Gallinari non era libero, come spesso si dice per dimostrare un trattamento di favore da parte dello Stato. E questo va ribadito ad onore di verità. Se non avesse avuto i problemi di salute che lo hanno portato alla morte, sarebbe rimasto in carcere.

Era disponibile a discutere con chi voleva parlare degli argomenti che lo riguardavano e che interessavano le BR per capire, per comprendere “le ragioni della lotta armata” e dei tanti giovani che ne hanno abbracciato l’ideologia. Ed anche di voler affrontare, per comprenderle realmente, le vicende delle BR dal punto di vista politico e non solo giudiziario. Qui sotto una registrazione tratta da RadioRadicale nella quale Gallinari spiega le ragioni del suo silenzio in aula.



Anche io, nel mio piccolo, mi ero avvicinato a lui per avere una testimonianza diretta, lontana dagli scoop e dal voler scavare nei presunti misteri o, peggio ancora, per ergermi a giudice di chissà quale tribunale delle anime.
Ed è questa testimonianza, risalente al luglio del 2007, che voglio riproporre.

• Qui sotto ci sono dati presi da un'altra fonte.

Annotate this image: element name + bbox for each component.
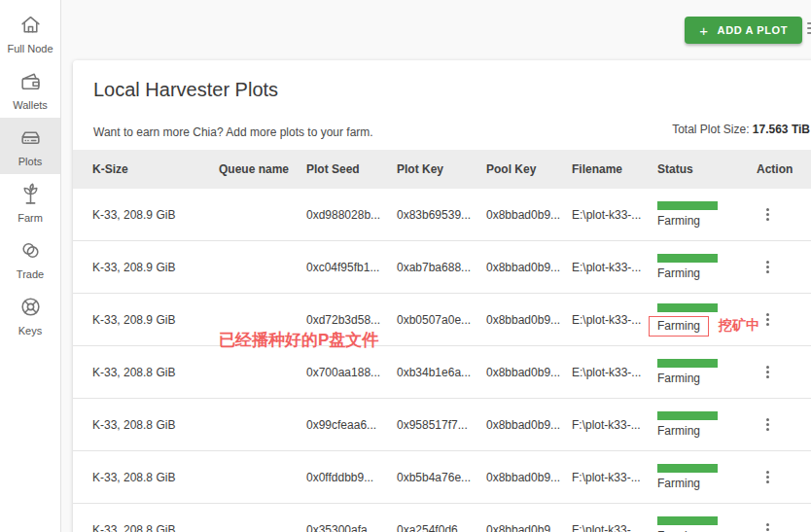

Perché mi ha molto colpito conoscerlo al di fuori dello stereotipo che viene fuori attraverso i mass media.

E’ stata una persona coerente, che ha creduto nella possibilità di fare la rivoluzione, che ha perso riconoscendo la sconfitta, che ha pagato ma che non ha mai pensato di poter barattare la propria storia in cambio di privilegi (piccoli o grandi che fossero). Cosa che invece altri sono stati disposti a fare anche solo pochi minuti dopo essere stati arrestati.